In 2012, Weibo became awash with news of several branches of KFC supposedly sending “handsome young delivery boys” at the behest of callers looking to spice up the prospect of their otherwise plain order of French fries, chicken and soda. The company quashed rumors in an issued statement denying any compliance with such requests and asked customers to be more considerate towards their employees (i.e. not objectify them).

Flash forward six years and the idea that one called in an order to a restaurant seems quaint, as does the clumsy exchange of cash that mired each interaction. What was already possible with a considerable measure of convenience has been realigned with the contemporary reliance on digital payment systems WeChat and Alipay, but the execution ultimately remains unchanged. I place an order, and it is delivered by hand to my doorstep.

As of late, Chinese gay social media has become obsessed with seemingly innocuous imagery of delivery boys, particularly those belonging to food delivery giants Meituan and Eleme. Identified by their bright yellow (Meituan) or cerulean blue (Eleme) shirts, clunky helmets and obnoxious exhaust-spitting motorbikes, they serve as a new working class fantasy for the subsidized middle class of urban China: country boys just trying to make ends meet in the big city.

One might read this as a subset of the fetishization of uniforms in general, relating to the widespread and mainstream popularity of military uniforms in particular. However, unlike those pictured in military uniform, who appeal to notions of masculine autonomy or dominance, the delivery boy is a figure subject to the whims of others, one of submission and subjugation. This may sound like a bit of a gaff. After all, uniforms in so far as their use within the sexual imagination are intended to be playful, yet the meaning of “delivery boy” is simple. They exist to take an order, not vice versa.

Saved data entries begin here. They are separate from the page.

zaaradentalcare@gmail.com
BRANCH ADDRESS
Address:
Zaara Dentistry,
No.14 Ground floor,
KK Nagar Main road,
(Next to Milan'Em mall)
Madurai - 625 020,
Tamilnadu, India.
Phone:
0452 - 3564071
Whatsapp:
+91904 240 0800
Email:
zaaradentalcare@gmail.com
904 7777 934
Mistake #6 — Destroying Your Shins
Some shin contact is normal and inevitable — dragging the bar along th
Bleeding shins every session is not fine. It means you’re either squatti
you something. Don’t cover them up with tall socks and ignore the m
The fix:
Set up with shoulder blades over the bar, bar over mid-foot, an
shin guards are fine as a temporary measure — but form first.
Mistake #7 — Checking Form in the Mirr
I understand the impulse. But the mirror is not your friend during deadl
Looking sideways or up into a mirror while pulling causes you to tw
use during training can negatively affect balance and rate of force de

Tianjin-based amateur pornographer TJSGuiSMan (note that that link features some very NSFW images, unless you work in the pornography industry), who manages to operate across a variety of platforms including Twitter, Tumblr, WeChat, and formerly Weibo, has been especially drawn to this imagery, but frankly it has popped up in a number of places and with a frequency rivaling that of Kris Wu’s bus stop advertisements. And it is certainly not exclusive to gay culture or even to China as a simple Google search of “Japan” and “delivery boy” would reveal. Indeed, the delivery boy, like the mechanic or football coach, seems to be one of our most durable sexual fantasies.

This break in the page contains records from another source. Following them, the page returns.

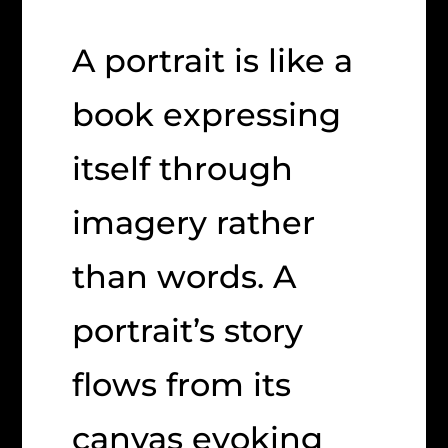
A portrait is like a
book expressing
itself through
imagery rather
than words. A
portrait’s story
flows from its
canvas evoking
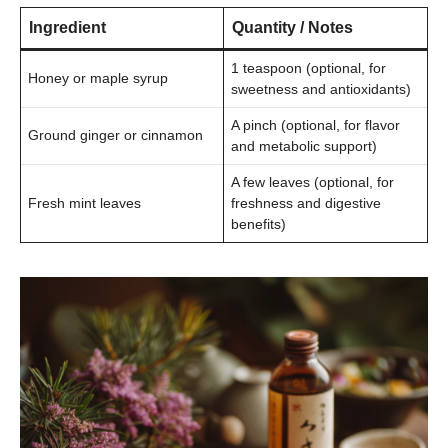
Ingredient
Quantity / Notes
1 teaspoon (optional, for
Honey or maple syrup
sweetness and antioxidants)
A pinch (optional, for flavor
Ground ginger or cinnamon
and metabolic support)
A few leaves (optional, for
Fresh mint leaves
freshness and digestive
benefits)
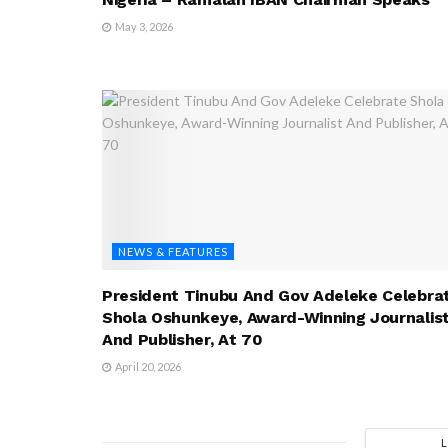
May 3, 2026
NEWS & FEATURES
President Tinubu And Gov Adeleke Celebra
Shola Oshunkeye, Award-Winning Journalis
And Publisher, At 70
April 20, 2026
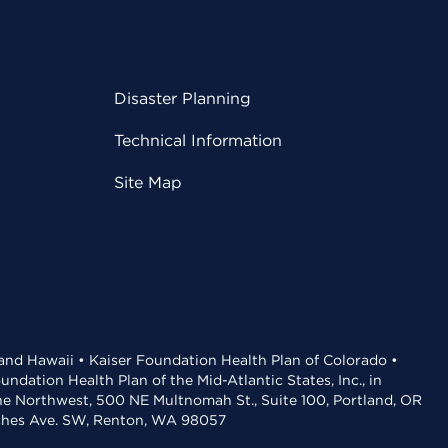
Disaster Planning
Technical Information
Site Map
 and Hawaii • Kaiser Foundation Health Plan of Colorado •
dation Health Plan of the Mid-Atlantic States, Inc., in
the Northwest, 500 NE Multnomah St., Suite 100, Portland, OR
aches Ave. SW, Renton, WA 98057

And imagination is a healthy and admirable attribute among two consenting adults, but some men in my community — I write as an observer and participant in gay culture here — have started to use Meituan’s app in order to “order” men and have been instructing each other on how to do so.

The message above describes how to use the 骑手代购 function of Meituan to order a delivery boy, in other words to use the app for prostitution. What we already know as a common occurrence, although vehemently patrolled, on apps like Grindr and Blued, appears more sinister if not entirely absurd within the context of Meituan, suggesting an interaction based entirely on the anonymity of the two actors involved and the real exchange of economic and social power unfolding between them.

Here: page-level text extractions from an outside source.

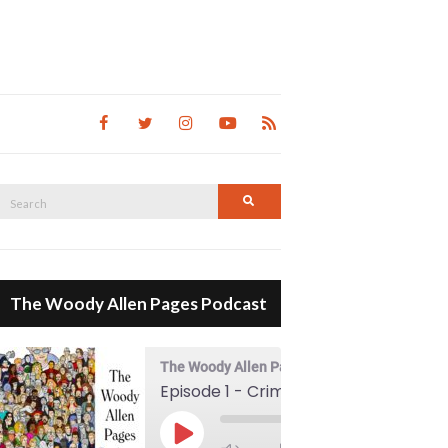
Search
Search
for:
The Woody Allen Pages Podcast
The Woody Allen Pages Podcast
Episode 1 - Crimes And Misdemeanors (1989)
00:00
Play Episode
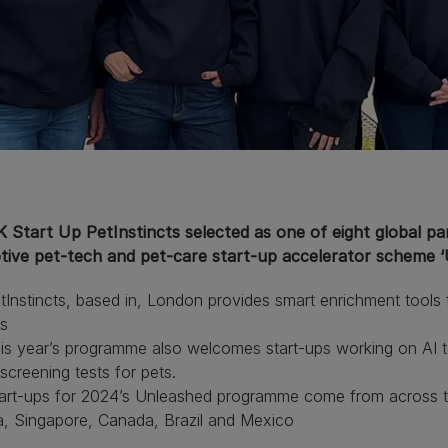
Start Up PetInstincts selected as one of eight global part
ptive pet-tech and pet-care start-up accelerator scheme 
nstincts, based in, London provides smart enrichment tools fo
s
 year’s programme also welcomes start-ups working on AI tec
creening tests for pets.
rt-ups for 2024’s Unleashed programme come from across th
a, Singapore, Canada, Brazil and Mexico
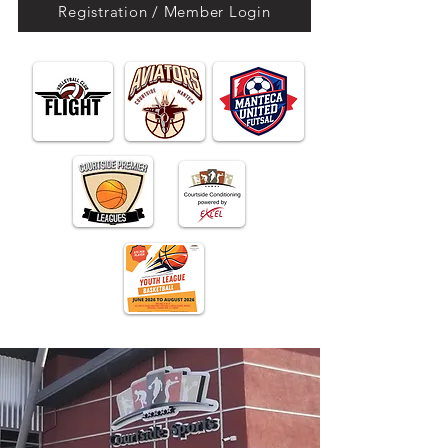
Registration / Member Login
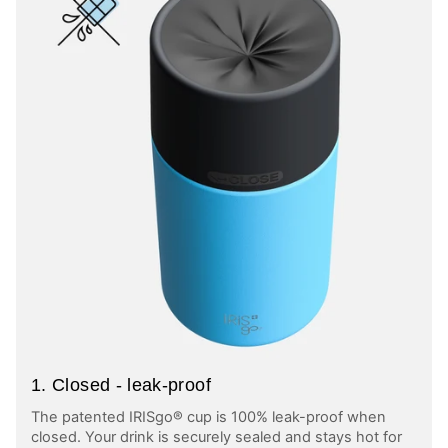
1. Closed - leak-proof
The patented IRISgo® cup is 100% leak-proof when
closed. Your drink is securely sealed and stays hot for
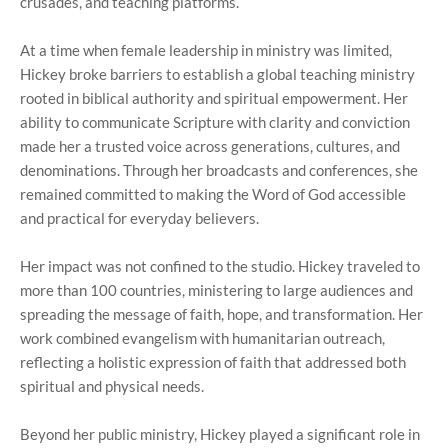
crusades, and teaching platforms.
At a time when female leadership in ministry was limited,
Hickey broke barriers to establish a global teaching ministry
rooted in biblical authority and spiritual empowerment. Her
ability to communicate Scripture with clarity and conviction
made her a trusted voice across generations, cultures, and
denominations. Through her broadcasts and conferences, she
remained committed to making the Word of God accessible
and practical for everyday believers.
Her impact was not confined to the studio. Hickey traveled to
more than 100 countries, ministering to large audiences and
spreading the message of faith, hope, and transformation. Her
work combined evangelism with humanitarian outreach,
reflecting a holistic expression of faith that addressed both
spiritual and physical needs.
Beyond her public ministry, Hickey played a significant role in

It should be noted that neither Meituan nor Eleme are actively encouraging such behavior, incidentally.

My intention is not to inform readers of how to involve themselves with such “play,” but rather to comment on the extreme lack of oversight and protections available to one of the most vulnerable urban groups — even as they seem poised to be replaced by drones. If we are witnessing the beginning stages of the corporatization of prostitution via the digitization of our most basic human desires and needs, those for food and those for love, then we must prepare ourselves for other conversations.

At the end of the day, I would like to believe my neighbor just ordered a dandan mian, that in the midst of this revolutionary period of e-commerce, we have not given up the pretense.